Durant ce long voyage, les accompagneraient d’abord : un interprète pour les dialectes et accents les plus retors, un secrétaire pour leur correspondance, un intendant pour leurs paquetages, un précepteur pour leur rappeler l’étiquette. Ensuite venait le personnel de maison : une gouvernante, quatre femmes de chambre, deux garçons de garde‑robe, des laquais. Et enfin s’annonçaient les gens d'entretien, qui ne parlaient pas aux aristocrates en temps normal : cuisiniers, commis, palefreniers et soubrettes. Cela faisait du monde, même pour deux princesses d'Orgélie. Entre deux introductions, Guillonne murmura à sa comparse :
« Le gouvernement fait pousser une haie bureaucratique d’Orgéliens autour de nous… Non pas pour nous protéger, mais pour nous couper du monde verlandais et réduire son influence sur nos cœurs. »
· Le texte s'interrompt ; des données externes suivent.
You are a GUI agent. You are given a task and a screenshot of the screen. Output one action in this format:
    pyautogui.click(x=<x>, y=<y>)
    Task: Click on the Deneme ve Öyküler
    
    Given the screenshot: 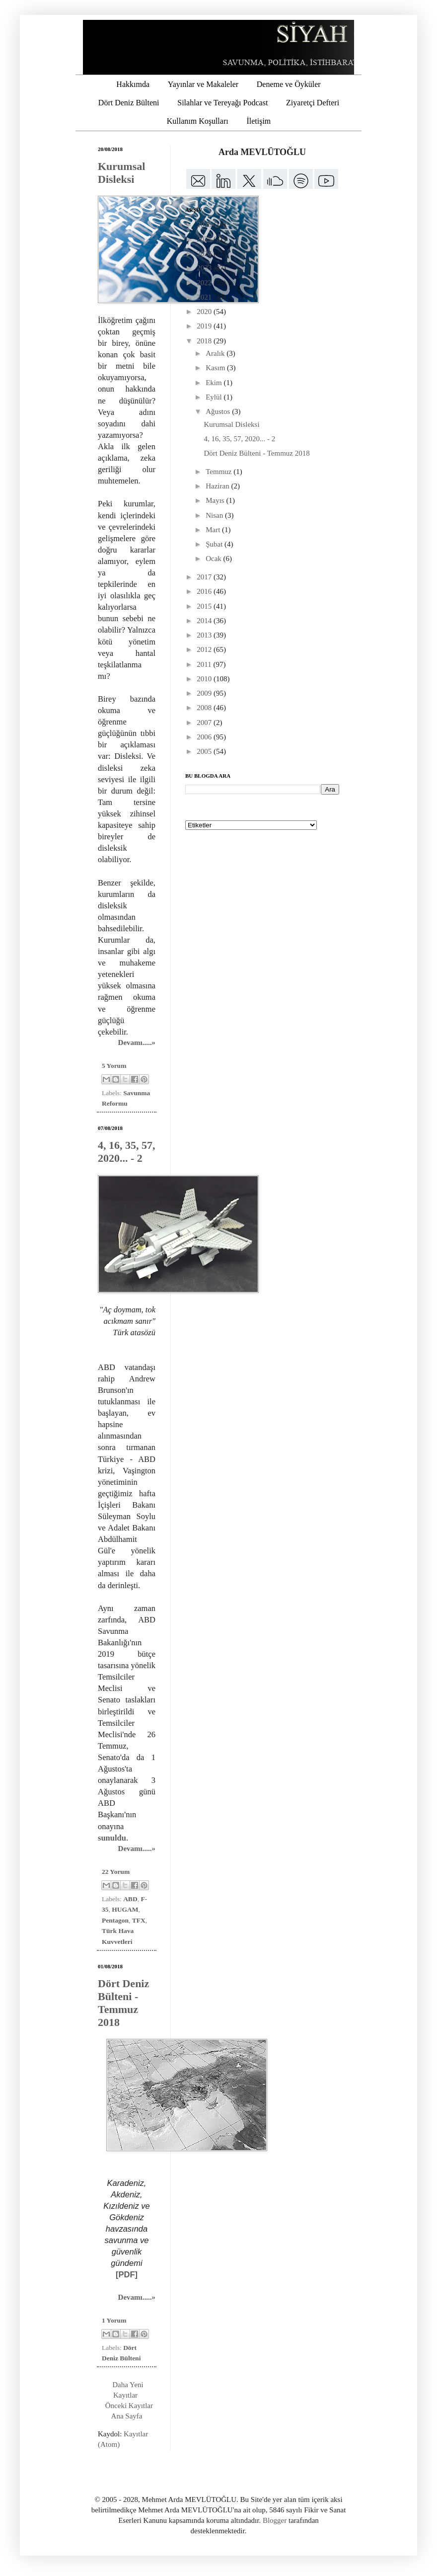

Il y avait trop de visages à mémoriser. Martinelle hochait la tête à chaque passage, et ne retint pas le quart des noms et prénoms qu'on lui donnait. Elle regrettait de n'avoir pu emmener avec elle aucune tête familière. D'autant que de jeunes domestiques du Clos‑Rusé avaient manifesté une enthousiaste curiosité à l'idée de passer un an en Verlande. Toutefois les ministres avaient objecté que ses gens n'étaient pas habitués à collaborer avec des serviteurs étrangers, contrairement aux servants de l’Amplair.
Le jour baissait lorsque ses gardes du corps achevèrent d’énoncer leurs consignes de sécurité. La vitre du hublot, presque opaque, ne renvoyait plus que le reflet d’une eau remuante.
« J’aimerais prendre un peu d’air frais, bailla Martinelle qui craignait le mal de mer. Avons‑nous un peu de temps avant le dîner ?
— Allez, l’approuva Guillonne qui la serrait dans ses bras. Je m’occupe d’arranger nos affaires. »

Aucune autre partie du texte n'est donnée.